→ Data listing
● ● ● ● ●

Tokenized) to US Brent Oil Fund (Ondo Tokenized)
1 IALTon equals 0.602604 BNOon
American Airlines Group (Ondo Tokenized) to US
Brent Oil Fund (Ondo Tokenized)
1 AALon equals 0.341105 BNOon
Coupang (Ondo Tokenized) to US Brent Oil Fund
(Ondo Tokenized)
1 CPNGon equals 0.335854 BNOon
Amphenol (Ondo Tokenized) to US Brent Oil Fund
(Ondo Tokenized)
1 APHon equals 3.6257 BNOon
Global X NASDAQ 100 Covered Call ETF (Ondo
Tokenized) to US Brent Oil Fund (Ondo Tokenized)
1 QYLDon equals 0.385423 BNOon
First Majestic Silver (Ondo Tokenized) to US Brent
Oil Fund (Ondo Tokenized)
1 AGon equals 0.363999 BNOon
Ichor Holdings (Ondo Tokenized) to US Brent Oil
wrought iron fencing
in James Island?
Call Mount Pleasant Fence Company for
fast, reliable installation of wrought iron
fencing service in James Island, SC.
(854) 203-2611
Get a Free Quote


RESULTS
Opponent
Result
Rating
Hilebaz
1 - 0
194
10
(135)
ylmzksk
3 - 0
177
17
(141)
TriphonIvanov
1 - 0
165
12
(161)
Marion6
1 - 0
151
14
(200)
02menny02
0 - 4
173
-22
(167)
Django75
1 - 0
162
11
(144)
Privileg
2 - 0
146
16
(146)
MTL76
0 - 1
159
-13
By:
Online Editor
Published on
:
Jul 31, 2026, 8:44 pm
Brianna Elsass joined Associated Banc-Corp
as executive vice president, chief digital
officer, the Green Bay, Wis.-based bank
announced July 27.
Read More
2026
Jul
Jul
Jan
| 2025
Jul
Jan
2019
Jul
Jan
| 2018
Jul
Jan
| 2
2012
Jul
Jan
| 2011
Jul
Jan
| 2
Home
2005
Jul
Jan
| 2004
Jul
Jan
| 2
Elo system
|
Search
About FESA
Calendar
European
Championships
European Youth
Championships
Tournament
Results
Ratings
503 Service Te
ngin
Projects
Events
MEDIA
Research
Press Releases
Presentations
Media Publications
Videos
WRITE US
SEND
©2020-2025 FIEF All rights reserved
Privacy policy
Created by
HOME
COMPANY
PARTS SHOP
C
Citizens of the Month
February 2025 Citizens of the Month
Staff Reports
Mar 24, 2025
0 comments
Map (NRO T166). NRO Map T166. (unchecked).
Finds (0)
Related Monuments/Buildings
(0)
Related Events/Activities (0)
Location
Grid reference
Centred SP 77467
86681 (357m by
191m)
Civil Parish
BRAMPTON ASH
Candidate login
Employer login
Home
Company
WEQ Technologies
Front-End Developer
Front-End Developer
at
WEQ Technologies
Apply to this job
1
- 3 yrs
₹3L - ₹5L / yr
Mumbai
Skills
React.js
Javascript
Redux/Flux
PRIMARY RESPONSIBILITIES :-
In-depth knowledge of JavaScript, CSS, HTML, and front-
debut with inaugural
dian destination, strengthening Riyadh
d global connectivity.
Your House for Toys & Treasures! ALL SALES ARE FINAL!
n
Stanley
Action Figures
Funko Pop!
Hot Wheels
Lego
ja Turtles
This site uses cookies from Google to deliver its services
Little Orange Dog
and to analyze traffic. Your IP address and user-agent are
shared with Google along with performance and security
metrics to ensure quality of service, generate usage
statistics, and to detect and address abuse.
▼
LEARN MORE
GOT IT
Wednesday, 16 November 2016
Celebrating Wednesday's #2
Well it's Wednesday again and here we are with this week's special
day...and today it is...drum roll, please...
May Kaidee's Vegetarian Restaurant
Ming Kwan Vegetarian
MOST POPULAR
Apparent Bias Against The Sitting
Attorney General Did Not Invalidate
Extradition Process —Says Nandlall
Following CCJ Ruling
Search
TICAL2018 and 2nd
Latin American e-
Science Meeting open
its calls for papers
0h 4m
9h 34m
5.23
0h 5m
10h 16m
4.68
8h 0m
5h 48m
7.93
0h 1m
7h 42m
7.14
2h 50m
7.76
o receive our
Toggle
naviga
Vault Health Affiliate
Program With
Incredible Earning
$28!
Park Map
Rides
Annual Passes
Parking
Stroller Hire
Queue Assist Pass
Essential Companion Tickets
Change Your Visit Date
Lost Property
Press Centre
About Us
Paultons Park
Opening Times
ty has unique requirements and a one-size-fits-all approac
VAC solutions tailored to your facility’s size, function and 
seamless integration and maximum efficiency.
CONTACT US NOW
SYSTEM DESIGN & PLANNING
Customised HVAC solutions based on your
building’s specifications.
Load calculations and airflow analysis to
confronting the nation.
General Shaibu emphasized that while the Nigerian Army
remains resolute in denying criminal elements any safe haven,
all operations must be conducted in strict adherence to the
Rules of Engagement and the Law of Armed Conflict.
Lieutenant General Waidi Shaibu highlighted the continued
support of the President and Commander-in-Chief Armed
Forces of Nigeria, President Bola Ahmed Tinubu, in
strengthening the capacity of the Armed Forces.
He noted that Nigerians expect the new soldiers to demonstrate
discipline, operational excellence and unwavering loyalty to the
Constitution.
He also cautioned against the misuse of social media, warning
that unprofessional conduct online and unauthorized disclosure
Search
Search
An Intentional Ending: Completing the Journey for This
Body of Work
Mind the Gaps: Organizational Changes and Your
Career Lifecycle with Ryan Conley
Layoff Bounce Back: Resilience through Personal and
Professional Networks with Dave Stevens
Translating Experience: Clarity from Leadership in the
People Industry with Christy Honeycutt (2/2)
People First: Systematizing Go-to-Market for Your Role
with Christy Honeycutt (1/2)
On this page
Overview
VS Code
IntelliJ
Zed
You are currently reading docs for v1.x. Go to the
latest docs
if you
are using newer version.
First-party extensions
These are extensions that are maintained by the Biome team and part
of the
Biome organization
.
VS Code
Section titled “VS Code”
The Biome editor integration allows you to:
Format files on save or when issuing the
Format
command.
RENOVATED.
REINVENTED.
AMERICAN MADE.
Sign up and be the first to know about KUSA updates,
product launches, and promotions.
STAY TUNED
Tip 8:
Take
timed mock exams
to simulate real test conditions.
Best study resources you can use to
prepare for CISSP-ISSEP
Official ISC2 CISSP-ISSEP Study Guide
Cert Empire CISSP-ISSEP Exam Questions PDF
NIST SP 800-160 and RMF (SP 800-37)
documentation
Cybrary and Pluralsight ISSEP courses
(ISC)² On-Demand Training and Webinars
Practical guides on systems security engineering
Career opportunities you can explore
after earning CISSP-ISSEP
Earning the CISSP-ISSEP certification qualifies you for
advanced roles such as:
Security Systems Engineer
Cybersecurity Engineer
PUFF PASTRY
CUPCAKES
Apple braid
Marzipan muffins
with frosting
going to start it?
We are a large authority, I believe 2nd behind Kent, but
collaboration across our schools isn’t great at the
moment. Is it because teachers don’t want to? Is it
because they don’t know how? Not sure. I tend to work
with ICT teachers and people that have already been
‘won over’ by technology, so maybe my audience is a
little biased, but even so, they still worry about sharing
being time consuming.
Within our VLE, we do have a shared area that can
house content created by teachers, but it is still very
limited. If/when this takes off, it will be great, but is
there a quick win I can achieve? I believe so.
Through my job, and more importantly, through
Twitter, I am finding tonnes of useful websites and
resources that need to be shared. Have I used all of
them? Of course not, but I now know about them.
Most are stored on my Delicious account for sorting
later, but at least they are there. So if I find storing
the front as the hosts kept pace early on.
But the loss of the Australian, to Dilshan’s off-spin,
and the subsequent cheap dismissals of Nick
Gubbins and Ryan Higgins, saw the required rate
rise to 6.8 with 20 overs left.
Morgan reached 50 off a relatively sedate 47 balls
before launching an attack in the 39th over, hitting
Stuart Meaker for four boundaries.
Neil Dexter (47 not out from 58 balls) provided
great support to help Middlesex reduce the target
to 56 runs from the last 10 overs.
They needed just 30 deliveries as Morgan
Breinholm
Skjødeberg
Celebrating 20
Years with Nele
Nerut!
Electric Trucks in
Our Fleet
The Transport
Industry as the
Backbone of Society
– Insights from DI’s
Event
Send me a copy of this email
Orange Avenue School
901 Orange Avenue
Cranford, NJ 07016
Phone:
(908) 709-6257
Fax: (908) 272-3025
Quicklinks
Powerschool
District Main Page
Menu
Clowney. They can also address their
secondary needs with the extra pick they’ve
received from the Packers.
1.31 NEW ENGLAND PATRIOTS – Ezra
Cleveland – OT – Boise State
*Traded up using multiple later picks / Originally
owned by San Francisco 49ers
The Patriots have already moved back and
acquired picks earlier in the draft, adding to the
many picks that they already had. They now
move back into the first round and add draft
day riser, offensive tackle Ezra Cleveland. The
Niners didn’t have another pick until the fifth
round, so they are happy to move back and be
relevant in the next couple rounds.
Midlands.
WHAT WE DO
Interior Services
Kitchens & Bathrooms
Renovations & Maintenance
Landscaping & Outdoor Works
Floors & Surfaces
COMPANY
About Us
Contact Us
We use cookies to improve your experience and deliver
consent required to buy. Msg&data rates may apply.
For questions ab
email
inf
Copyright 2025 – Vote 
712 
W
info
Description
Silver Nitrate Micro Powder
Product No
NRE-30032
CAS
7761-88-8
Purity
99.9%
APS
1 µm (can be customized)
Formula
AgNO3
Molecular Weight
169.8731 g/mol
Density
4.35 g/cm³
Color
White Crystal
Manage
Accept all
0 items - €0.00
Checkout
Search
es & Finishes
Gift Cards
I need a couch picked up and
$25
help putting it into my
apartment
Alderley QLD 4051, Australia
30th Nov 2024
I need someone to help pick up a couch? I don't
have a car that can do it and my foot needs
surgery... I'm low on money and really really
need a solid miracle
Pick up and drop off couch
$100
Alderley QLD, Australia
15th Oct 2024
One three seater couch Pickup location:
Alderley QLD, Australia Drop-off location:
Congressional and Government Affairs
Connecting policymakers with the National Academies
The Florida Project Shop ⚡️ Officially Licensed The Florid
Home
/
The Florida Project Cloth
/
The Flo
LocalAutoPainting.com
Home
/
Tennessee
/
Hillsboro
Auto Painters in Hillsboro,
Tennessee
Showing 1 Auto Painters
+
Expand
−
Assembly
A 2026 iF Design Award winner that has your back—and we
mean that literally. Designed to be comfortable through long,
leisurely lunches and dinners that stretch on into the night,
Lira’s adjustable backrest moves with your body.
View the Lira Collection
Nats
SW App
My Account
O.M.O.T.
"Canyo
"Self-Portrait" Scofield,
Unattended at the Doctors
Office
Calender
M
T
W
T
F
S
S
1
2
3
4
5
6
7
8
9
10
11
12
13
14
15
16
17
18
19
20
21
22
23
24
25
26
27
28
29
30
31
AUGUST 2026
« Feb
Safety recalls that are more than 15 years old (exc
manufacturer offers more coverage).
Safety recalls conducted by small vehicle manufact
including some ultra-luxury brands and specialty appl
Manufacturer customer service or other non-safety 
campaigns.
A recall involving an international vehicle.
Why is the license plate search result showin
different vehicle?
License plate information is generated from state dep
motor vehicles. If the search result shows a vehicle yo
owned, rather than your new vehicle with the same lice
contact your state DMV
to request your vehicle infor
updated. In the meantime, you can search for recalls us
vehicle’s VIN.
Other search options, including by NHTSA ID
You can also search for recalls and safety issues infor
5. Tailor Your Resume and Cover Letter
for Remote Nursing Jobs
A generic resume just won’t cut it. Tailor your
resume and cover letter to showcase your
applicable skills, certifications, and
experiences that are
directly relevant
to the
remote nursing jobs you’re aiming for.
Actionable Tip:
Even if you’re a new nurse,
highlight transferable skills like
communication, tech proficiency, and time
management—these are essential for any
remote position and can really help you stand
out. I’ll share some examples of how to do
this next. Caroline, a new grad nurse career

● ● ● ● ●

→ What you need to do
Please copy, without any change, the lines of the material from the first through the one containing "In-depth knowledge of". Write nothing else.

→ Result of the exercise
Tokenized) to US Brent Oil Fund (Ondo Tokenized)
1 IALTon equals 0.602604 BNOon
American Airlines Group (Ondo Tokenized) to US
Brent Oil Fund (Ondo Tokenized)
1 AALon equals 0.341105 BNOon
Coupang (Ondo Tokenized) to US Brent Oil Fund
(Ondo Tokenized)
1 CPNGon equals 0.335854 BNOon
Amphenol (Ondo Tokenized) to US Brent Oil Fund
(Ondo Tokenized)
1 APHon equals 3.6257 BNOon
Global X NASDAQ 100 Covered Call ETF (Ondo
Tokenized) to US Brent Oil Fund (Ondo Tokenized)
1 QYLDon equals 0.385423 BNOon
First Majestic Silver (Ondo Tokenized) to US Brent
Oil Fund (Ondo Tokenized)
1 AGon equals 0.363999 BNOon
Ichor Holdings (Ondo Tokenized) to US Brent Oil
wrought iron fencing
in James Island?
Call Mount Pleasant Fence Company for
fast, reliable installation of wrought iron
fencing service in James Island, SC.
(854) 203-2611
Get a Free Quote


RESULTS
Opponent
Result
Rating
Hilebaz
1 - 0
194
10
(135)
ylmzksk
3 - 0
177
17
(141)
TriphonIvanov
1 - 0
165
12
(161)
Marion6
1 - 0
151
14
(200)
02menny02
0 - 4
173
-22
(167)
Django75
1 - 0
162
11
(144)
Privileg
2 - 0
146
16
(146)
MTL76
0 - 1
159
-13
By:
Online Editor
Published on
:
Jul 31, 2026, 8:44 pm
Brianna Elsass joined Associated Banc-Corp
as executive vice president, chief digital
officer, the Green Bay, Wis.-based bank
announced July 27.
Read More
2026
Jul
Jul
Jan
| 2025
Jul
Jan
2019
Jul
Jan
| 2018
Jul
Jan
| 2
2012
Jul
Jan
| 2011
Jul
Jan
| 2
Home
2005
Jul
Jan
| 2004
Jul
Jan
| 2
Elo system
|
Search
About FESA
Calendar
European
Championships
European Youth
Championships
Tournament
Results
Ratings
503 Service Te
ngin
Projects
Events
MEDIA
Research
Press Releases
Presentations
Media Publications
Videos
WRITE US
SEND
©2020-2025 FIEF All rights reserved
Privacy policy
Created by
HOME
COMPANY
PARTS SHOP
C
Citizens of the Month
February 2025 Citizens of the Month
Staff Reports
Mar 24, 2025
0 comments
Map (NRO T166). NRO Map T166. (unchecked).
Finds (0)
Related Monuments/Buildings
(0)
Related Events/Activities (0)
Location
Grid reference
Centred SP 77467
86681 (357m by
191m)
Civil Parish
BRAMPTON ASH
Candidate login
Employer login
Home
Company
WEQ Technologies
Front-End Developer
Front-End Developer
at
WEQ Technologies
Apply to this job
1
- 3 yrs
₹3L - ₹5L / yr
Mumbai
Skills
React.js
Javascript
Redux/Flux
PRIMARY RESPONSIBILITIES :-
In-depth knowledge of JavaScript, CSS, HTML, and front-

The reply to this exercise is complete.